The Company has not provided guidance for FY25, however the agreement is significant. The opportunities within VA are considered twofold:
1) 4DMedical and Philips will work together to support the need for scalable, non-invasive lung screening in support of the PACT Act. The PACT Act represents a US$280 billion commitment over ten years, covering numerous respiratory illnesses as presumptive conditions, providing healthcare eligibility to 6 million Veterans exposed to airborne hazards while on deployment; and
Outside of VA, there is a sizable opportunity in the US market with an estimated 10.9 million Thoracic CT scans performed in 2019 at an estimated expenditure of US$5.7 billion. The Company was granted reimbursement for XV LVAS and CT LVAS from the U.S. Centers for Medicare and Medicaid Services (CMS) in May 2024, with the products now accessible at more than 4,000 Medicare-certified hospitals through the US.
5) Antara Life Sciences Ltd (ASX: ANR)
GaRP has the potential to be a disease-modifying treatment that aims to positively impact a substantial proportion of the population that suffer from the debilitating symptoms of digestive disorders, including irritable bowel syndrome (IBS). Due to the mechanism of action, GaRP is expected to be applicable to a wide range of indications in gastrointestinal health beyond IBS. The mechanism of action of GaRP is based on ingredients designed to restore and maintain the gastrointestinal tract lining and dynamics, using sophisticated coatings and combinations.
The Company is currently undertaking a Phase 2 clinical trial for the use of GaRP to treat IBS. The Phase 2 trial comprises two stages. The first stage of the trial has been completed in which 61 patients were treated across 3 arms - placebo, low dose and high dose. The trial met its primary endpoint of at least a 20% improvement (reduction) in the IBS-SSS score with no safety concerns. Over the 8 week period, the median improvement in the IBS-SSS score was 56% in the low dose and 50% in the high dose arm. This constitutes a meaningful improvement and has provided a level of confidence progressing to Stage 2 of the trial.
There is a significant unmet need for suffers of IBS. According to surveys, less than 20% of patients are satisfied with suggested treatments that are available on prescription or otherwise.

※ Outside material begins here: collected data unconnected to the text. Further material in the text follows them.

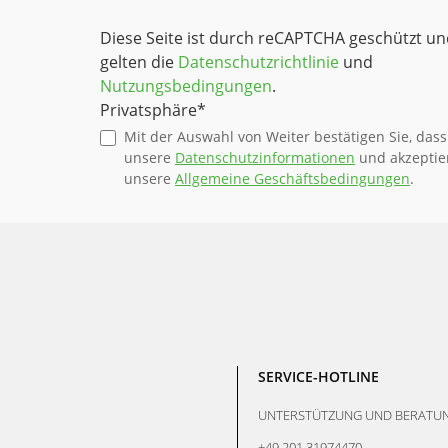
Diese Seite ist durch reCAPTCHA geschützt un
gelten die
Datenschutzrichtlinie
und
Nutzungsbedingungen
.
Privatsphäre*
Mit der Auswahl von Weiter bestätigen Sie, dass
unsere
Datenschutzinformationen
und akzeptie
unsere
Allgemeine Geschäftsbedingungen
.
SERVICE-HOTLINE
UNTERSTÜTZUNG UND BERATUN
+49 201 31974470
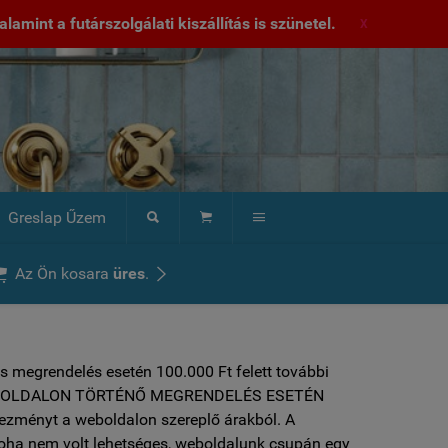
lamint a futárszolgálati kiszállítás is szünetel.
X
Greslap Űzem





Az Ön kosara
üres
.
s megrendelés esetén 100.000 Ft felett további
 ***WEBOLDALON TÖRTÉNŐ MEGRENDELÉS ESETÉN
vezményt a weboldalon szereplő árakból. A
soha nem volt lehetséges, weboldalunk csupán egy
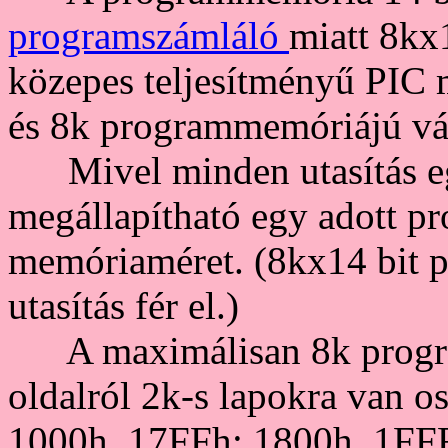
programszámláló
miatt 8kx
közepes teljesítményű PIC 
és 8k programmemóriájú vál
Mivel minden utasítás e
megállapítható egy adott p
memóriaméret. (8kx14 bit
utasítás fér el.)
A maximálisan 8k program
oldalról 2k-s lapokra van o
1000h..17FFh; 1800h..1FF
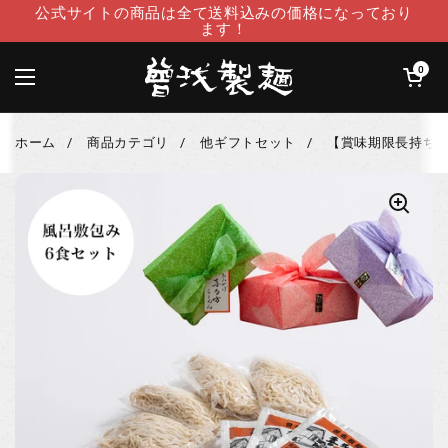
コンテンツへスキップ
公式サイトの商品は全て送料込みの価格になっており
ます！
カートを開
0
メニューを開く
ホーム
/
商品カテゴリ
/
他ギフトセット
/
【賞味期限長持ち】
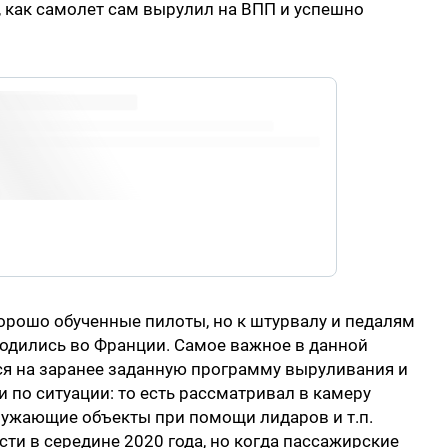
, как самолет сам вырулил на ВПП и успешно
#ATTOL
j5o15Ybeo
pic.twitter.com/WSwCCXPxJC
хорошо обученные пилоты, но к штурвалу и педалям
водились во Франции. Самое важное в данной
лся на заранее заданную программу выруливания и
и по ситуации: то есть рассматривал в камеру
ужающие объекты при помощи лидаров и т.п.
ти в середине 2020 года, но когда пассажирские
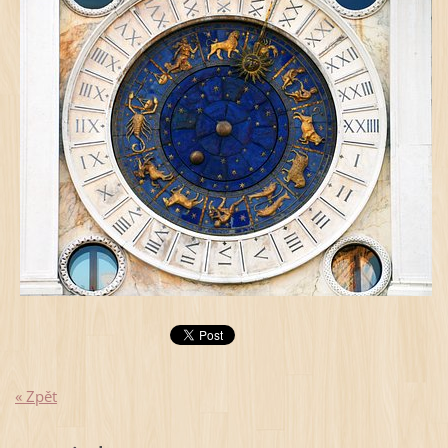
« Zpět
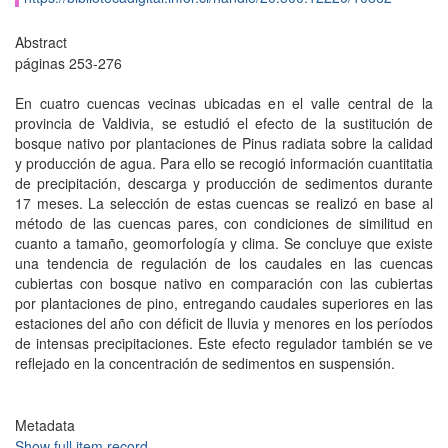
Abstract
páginas 253-276
En cuatro cuencas vecinas ubicadas en el valle central de la
provincia de Valdivia, se estudió el efecto de la sustitución de
bosque nativo por plantaciones de Pinus radiata sobre la calidad
y producción de agua. Para ello se recogió información cuantitatia
de precipitación, descarga y producción de sedimentos durante
17 meses. La selección de estas cuencas se realizó en base al
método de las cuencas pares, con condiciones de similitud en
cuanto a tamaño, geomorfología y clima. Se concluye que existe
una tendencia de regulación de los caudales en las cuencas
cubiertas con bosque nativo en comparación con las cubiertas
por plantaciones de pino, entregando caudales superiores en las
estaciones del año con déficit de lluvia y menores en los períodos
de intensas precipitaciones. Este efecto regulador también se ve
reflejado en la concentración de sedimentos en suspensión.
Metadata
Show full item record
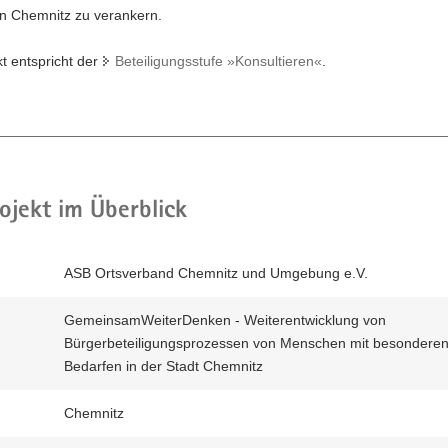
in Chemnitz zu verankern.
t entspricht der
Beteiligungsstufe »Konsultieren«
.
ojekt im Überblick
ASB Ortsverband Chemnitz und Umgebung e.V.
GemeinsamWeiterDenken - Weiterentwicklung von
Bürgerbeteiligungsprozessen von Menschen mit besondere
Bedarfen in der Stadt Chemnitz
Chemnitz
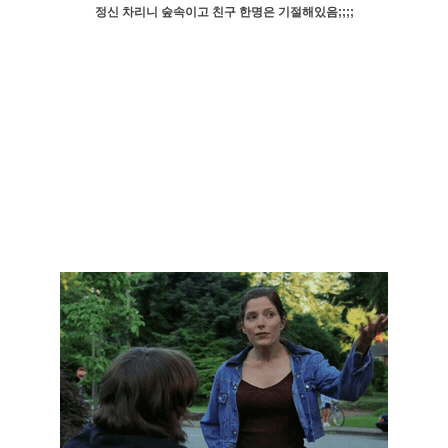
정신 차리니 숲속이고 친구 한명은 기절해있음;;;;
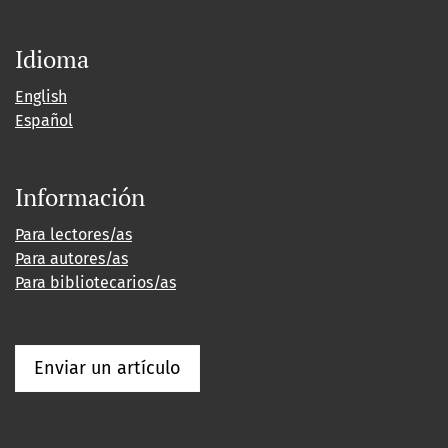
Idioma
English
Español
Información
Para lectores/as
Para autores/as
Para bibliotecarios/as
Enviar un artículo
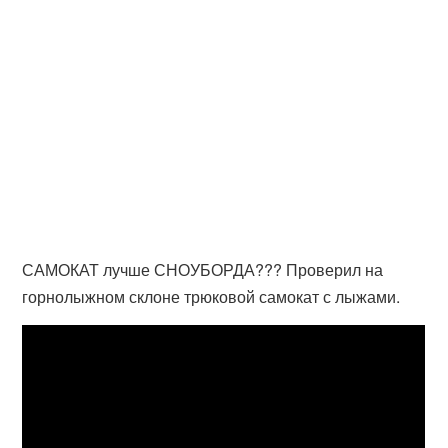
САМОКАТ лучше СНОУБОРДА??? Проверил на
горнолыжном склоне трюковой самокат с лыжами.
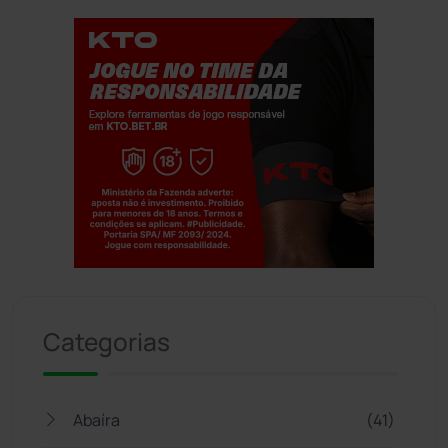
Jogue com responsabilidade. 18+
Categorias
Abaíra
(41)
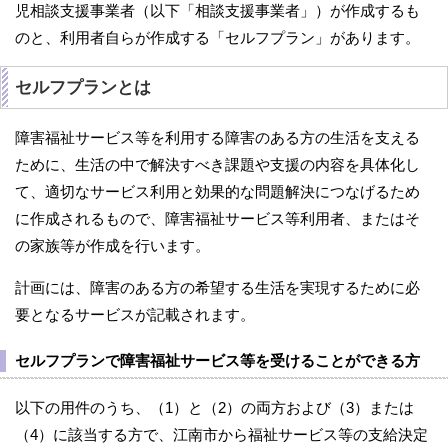
児相談支援事業者（以下「相談支援事業者」）が作成するも
のと、利用者自らが作成する「セルフプラン」があります。
セルフプランとは
障害福祉サービス等を利用する障害のある方の生活を支える
ために、生活の中で解決すべき課題や支援の内容を具体化し
て、適切なサービス利用と効果的な問題解決につなげるため
に作成されるもので、障害福祉サービス等利用者、またはそ
の家族等が作成を行います。
計画には、障害のある方の希望する生活を実現するために必
要となるサービスが記載されます。
セルフプランで障害福祉サービス等を受けることができる方
以下の用件のうち、（1）と（2）の両方および（3）または
（4）に該当する方で、江南市から福祉サービス等の支給決定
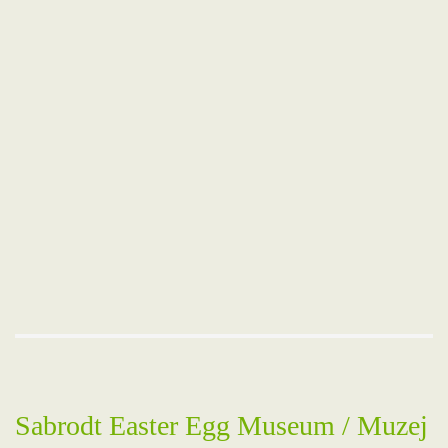
Sabrodt Easter Egg Museum / Muzej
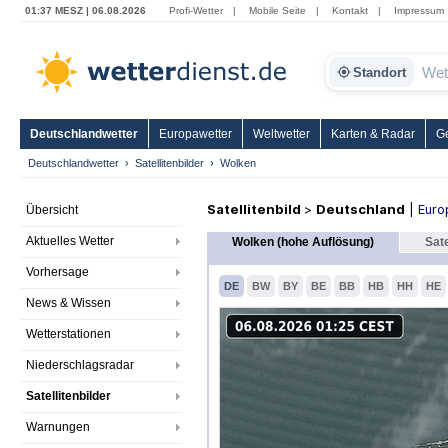
01:37 MESZ | 06.08.2026
Profi-Wetter
|
Mobile Seite
|
Kontakt
|
Impressum
Standort
Deutschlandwetter
Europawetter
Weltwetter
Karten & Radar
G
Deutschlandwetter
Satellitenbilder
Wolken
Satellitenbild
>
Deutschland
|
Euro
Übersicht
Aktuelles Wetter
Wolken (hohe Auflösung)
Sate
Vorhersage
DE
BW
BY
BE
BB
HB
HH
HE
News & Wissen
Wetterstationen
Niederschlagsradar
Satellitenbilder
Warnungen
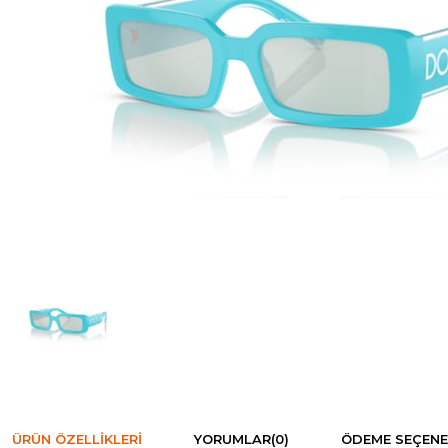
ÜRÜN ÖZELLIKLERI
YORUMLAR
(0)
ÖDEME SEÇENE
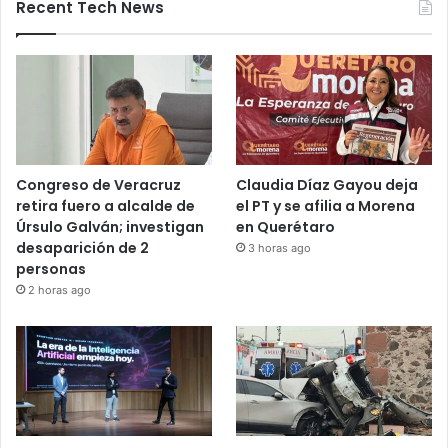
otros estados elevan alerta vial
5 noviembre, 2025
Recent Tech News
Congreso de Veracruz
Claudia Díaz Gayou deja
retira fuero a alcalde de
el PT y se afilia a Morena
Úrsulo Galván; investigan
en Querétaro
desaparición de 2
3 horas ago
personas
2 horas ago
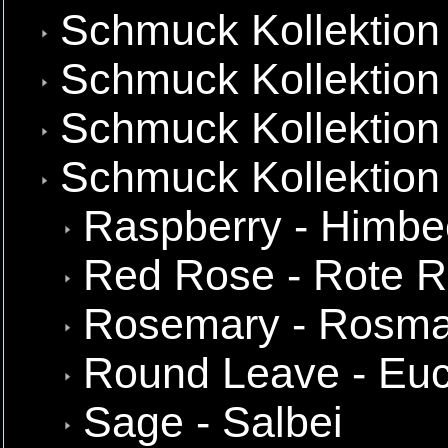
Schmuck Kollektion
Schmuck Kollektion 
Schmuck Kollektion
Schmuck Kollektion
Raspberry - Himbe
Red Rose - Rote 
Rosemary - Rosma
Round Leave - Euc
Sage - Salbei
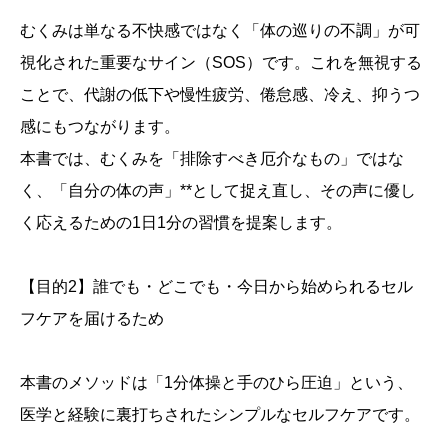
むくみは単なる不快感ではなく「体の巡りの不調」が可
視化された重要なサイン（SOS）です。これを無視する
ことで、代謝の低下や慢性疲労、倦怠感、冷え、抑うつ
感にもつながります。
本書では、むくみを「排除すべき厄介なもの」ではな
く、「自分の体の声」**として捉え直し、その声に優し
く応えるための1日1分の習慣を提案します。
【目的2】誰でも・どこでも・今日から始められるセル
フケアを届けるため
本書のメソッドは「1分体操と手のひら圧迫」という、
医学と経験に裏打ちされたシンプルなセルフケアです。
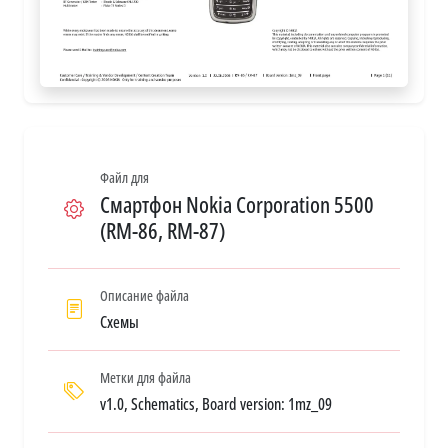
Файл для
Смартфон Nokia Corporation 5500
(RM-86, RM-87)
Описание файла
Схемы
Метки для файла
v1.0, Schematics, Board version: 1mz_09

Most treatments are directed at symptom relief and not control of the underlying processes affecting the complexities of the gastrointestinal tract. The GaRP preliminary results suggest the potential for a treatment that relieves and also controls the ongoing process by restoring the gastrointestinal tract (GIT) lining and homeostasis. This is a considered a major point of differentiation from other products on the market.
The Company is continuing to engage with global pharma companies interested in expanding their portfolio of complementary medicines. The Company believes GaRP will provide a meaningful adjunctive treatment for patients with IBS and other medical indications such as Inflammatory Bowl Disease (IBD).